Ginsberg: An enormous amount. Many word sociologists like McClure and Pound say that when words get separated from direct conversation when they are just on the page without the physical component of sound, then the head gets cut off from the bod. And people will tend to go into generalizations and hyper-abstraction of the language. Words have to refer to something real, and when we begin to take words as having eternal abstract essence without any physical reference, the human content is removed from the language. As Pound points out, when the words in poetry get cut off from the song and dance they have lost their muscularity, their physical presence.
Crimson: In the last poem of your new book. "Capitol Air," you condemn the political left and the right, Marxists and capitalists. Do you fall on either side of the political spectrum?
Ginsberg: The problems are hierarchical authoritarian control, replication of everyday household artifacts and automatic replication of poetry, film and television. All of these things can happen under a communist bureaucracy or a capitalist bureaucracy. Disasters can result like Mao's great leap forward where millions starved or Union Carbide's Bhopal where hundreds of thousands were injured. When a society's hyper-mechanization moves out of the people's notice they suffer from depersonalization.
Crimson: In your writings on the Vietnam war it seemed that you were writing about the media that presented the war rather than the war itself.
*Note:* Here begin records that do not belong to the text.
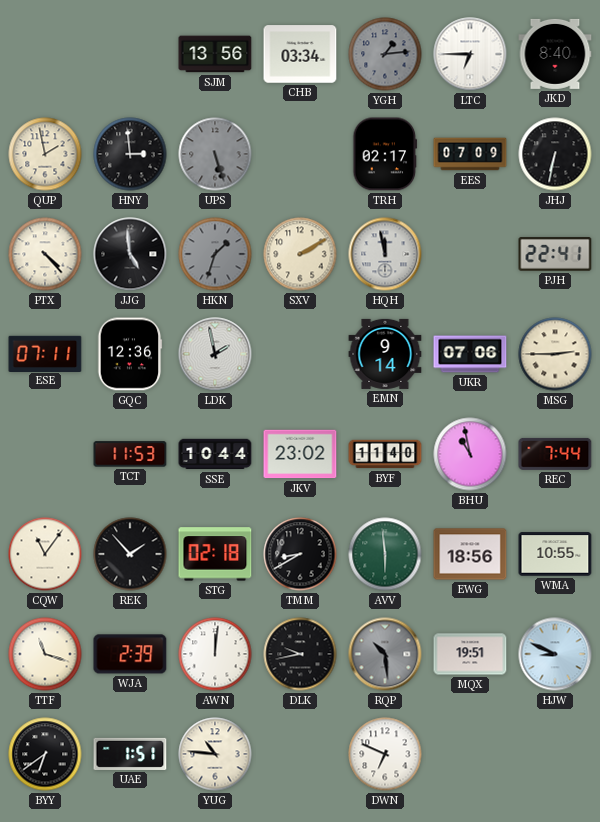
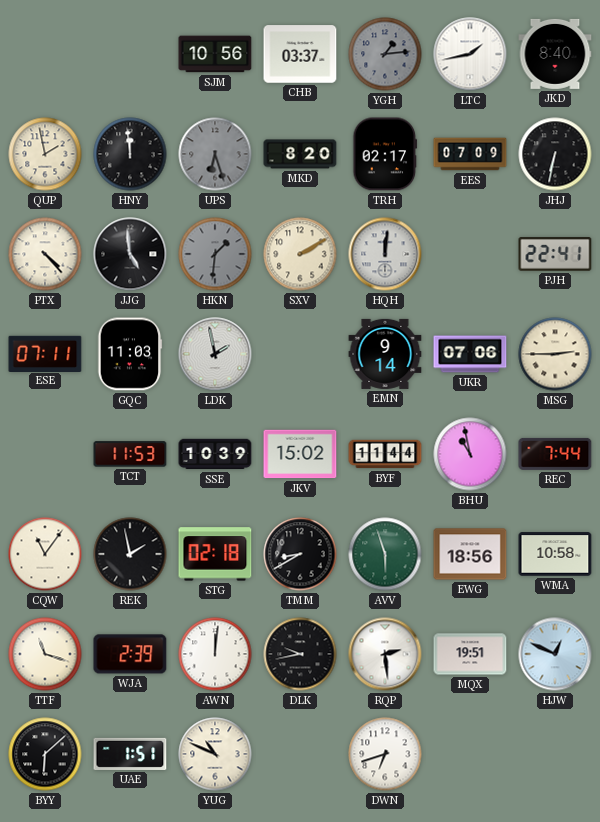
SJM: 13:56 -> 10:56
CHB: 03:34 -> 03:37
LTC: 6:45 -> 1:43
HNY: 2:59 -> 11:59
UPS: 5:27 -> 6:27
MKD: none -> 8:20
HKN: 1:33 -> 1:31
HQH: 11:58 -> 12:01
GQC: 12:36 -> 11:03
SSE: 10:44 -> 10:39
JKV: 23:02 -> 15:02
BYF: 11:40 -> 11:44
REK: 1:53 -> 1:58
AVV: 5:59 -> 5:57
WMA: 10:55 -> 10:58
RQP: 10:29 -> 2:29
RQP dial: grey -> white
HJW: 8:49 -> 12:49
BYY: 6:39 -> 6:08
YUG: 10:46 -> 10:49
DWN: 6:49 -> 6:42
Ginsberg: Yes. That's because I wasn't in the actual war--I was in the media war. So I was just reporting what I could contact with my own senses, which I think was wise. I didn't have to fake going into the war because I was interested in the war's affect on my own and America's consciousness. I stopped with what I was actually experiencing through my senses and maybe only once or twice imagined what it would be like to be a thin-bodied Vietnamese kid blown up by, napalm. I wrote about my experiences while driving through America in a car, reading newspapers, thinking my thoughts, and having my sexual desires. It makes a good time capsule of the mid-60s and it doesn't fake experience I didn't have.
Crimson: You have written about William Blake in earlier works and said he influenced you then. Does he still have that affect on you?
Ginsberg: Blake is always an inspiration. I once made a recording of Blake's Songs of Innocence and Experience. Blake turned me on to the voice in poetry. I once had an interesting psychedelic experience, without drugs, while reading Blake. It was an auditory hallucination of his voice pronouncing "the sunflower and the sick rose." Years later I began working with that to extrapolate tunes and melodies from those tones. I tried to reconstruct what it sounded like when Black orignally sand those words.
Crimson: How do you react to today's pop culture?
Ginsberg: I like to sing with the Clash, I was on their last album. I've also made some movies with Bob Dylan. I'm supposed to be doing some work with "X" sooner or later. I like the Dead Kennedys and Sting. I ran into Sting at a birthday party for [William] Burroughs last year. Burroughs has had an enormous effect on new wave pop music. There are a lot of bands that use his terms like "soft machine." He's talking on a Laurie Anderson record now. I think that is natural because the poetry runs back to music, and the musicians after Dylan went back to poetry.